The Australian government has officially extended the Consumer Data Right (CDR), which provides consumers greater access to their personal data, to include energy services to give consumers the chance to compare and easily switch energy providers.
“30% of electricity consumers do not switch due to the effort required and 22% due to lack of information,” Minister for Energy Angus Taylor said.
“A consumer would be around AU$1,000 better off by switching from the worst to the best electricity plan in both New South Wales and South Australia.
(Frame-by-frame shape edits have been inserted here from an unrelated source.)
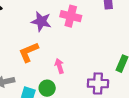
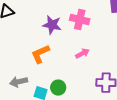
pink arrow: (59, 66) -> (82, 53), moved, turned 80

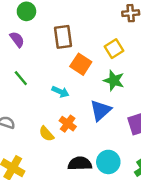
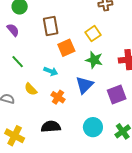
orange square: (81, 64) -> (66, 48), turned 36
yellow semicircle: (46, 134) -> (31, 89), moved
black semicircle: (80, 164) -> (51, 127), moved

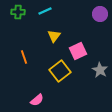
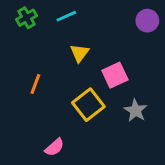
green cross: (18, 12) -> (27, 18), turned -32
orange line: (24, 57) -> (35, 84), turned 40
gray star: (100, 70) -> (136, 110), moved

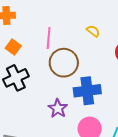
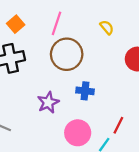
blue cross: (87, 91) -> (85, 91), size x0.6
A small business would be over AU$7,000 better off in South Australia and over AU$4,500 better off in Victoria from a similar switch.”
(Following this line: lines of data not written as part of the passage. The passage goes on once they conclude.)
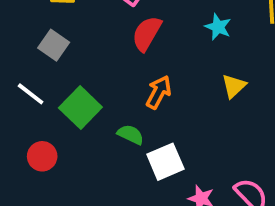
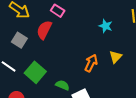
red semicircle: (147, 34) -> (44, 30), moved
orange arrow: (159, 92) -> (91, 63), moved

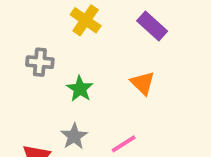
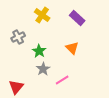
gray cross: (40, 62) -> (18, 37), turned -32
gray star: (74, 136) -> (43, 69), moved

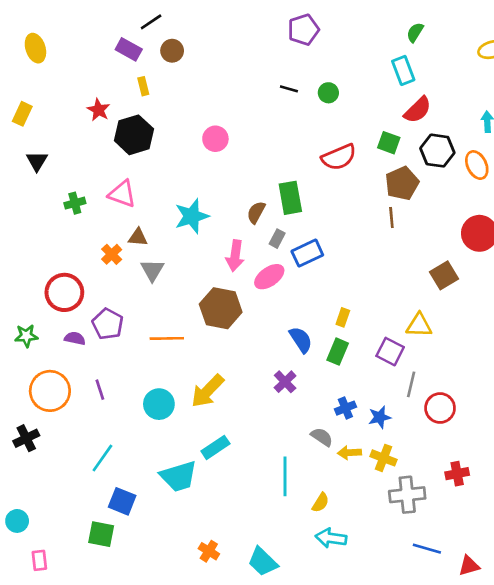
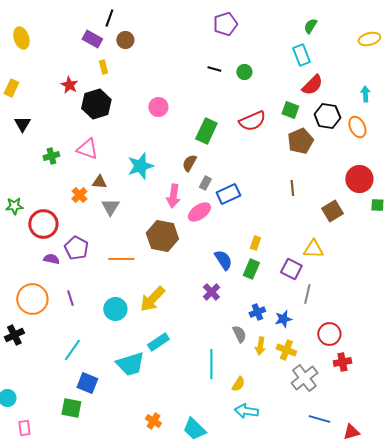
black line: (151, 22) -> (109, 18), turned -36
green rectangle: (290, 198) -> (206, 131), moved, turned 35
brown line: (391, 218) -> (292, 188), moved
green star: (26, 336) -> (14, 206), moved
red circle: (440, 408) -> (329, 334), moved
gray semicircle: (322, 437) -> (239, 334), turned 30
yellow arrow: (349, 453) -> (260, 346), turned -78
gray cross: (407, 495) -> (304, 378), turned -32

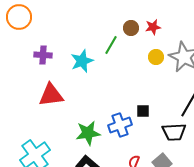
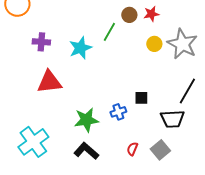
blue cross: (120, 125) -> (118, 112), size x0.7

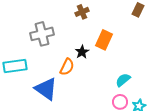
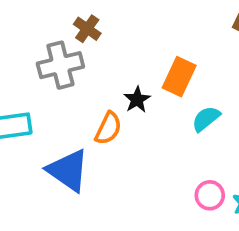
brown cross: (82, 12) -> (87, 29), moved, turned -32
cyan semicircle: (123, 80) -> (206, 119), moved

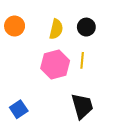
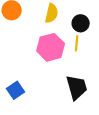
black circle: (86, 27) -> (81, 23), moved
As part of extending the CDR to energy, the federal government has released a consultation paper [PDF] to seek feedback on the datasets and data access model that will apply to the energy sector.
According to Treasury, the feedback for the consultation — which will be open until September 26 — will be used to establish a framework to help consumers find and switch between energy deals, to incentivise greater competition between energy retailers, and deliver new retail products to help consumers better manage their energy use.
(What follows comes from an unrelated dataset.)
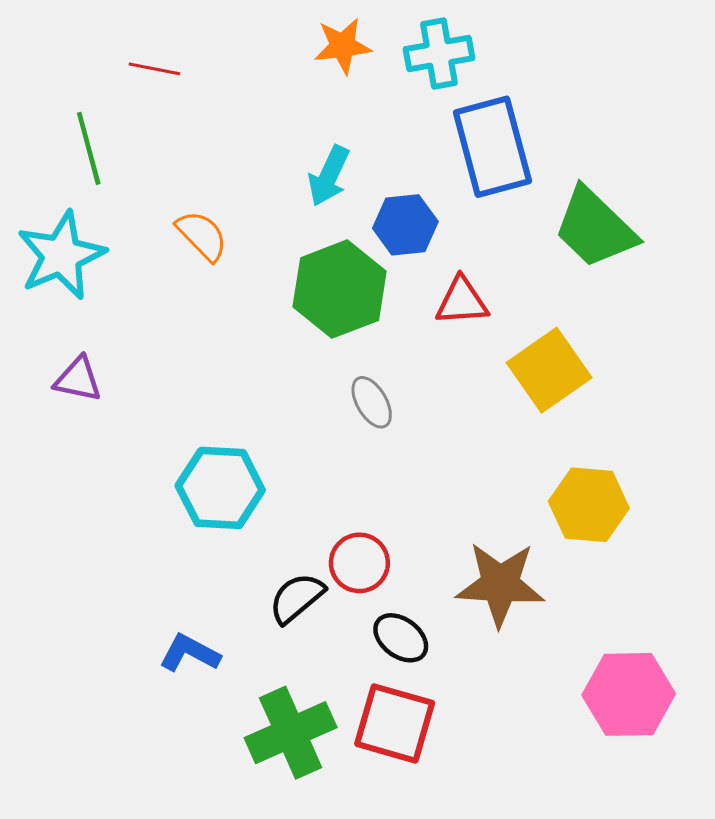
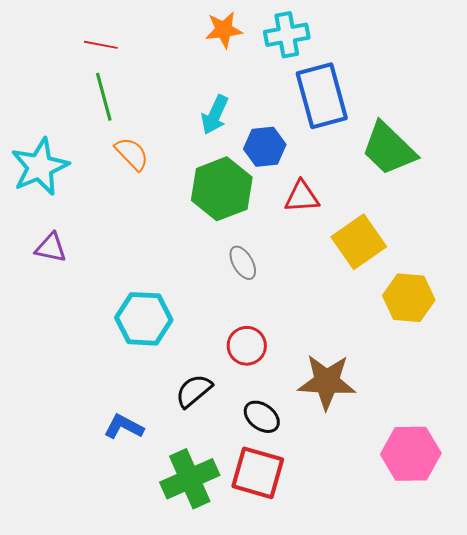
green line: (89, 148) -> (104, 97), moved
yellow hexagon: (589, 505) -> (409, 298), moved
red circle: (359, 563) -> (247, 346), moved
Some of the specific issues that the paper looks to address are what datasets should be designated to support basic energy retail product comparison and switching use cases; what datasets are required to support more advanced use cases, such as, whether consumers should adopt smart meters, solar panels, battery storage, and/or more energy efficient appliances; and what other datasets should be designated in the energy sector to support use cases not identified in this document.
The datasets that Treasury has proposed should be used are: National metering identifier standing data fields; metering data; customer provided data, which could include a customer’s full name, contact details, date of birth, and information on data access authorisations under the CDR; billing data; retail product data; and distributed energy resource register data.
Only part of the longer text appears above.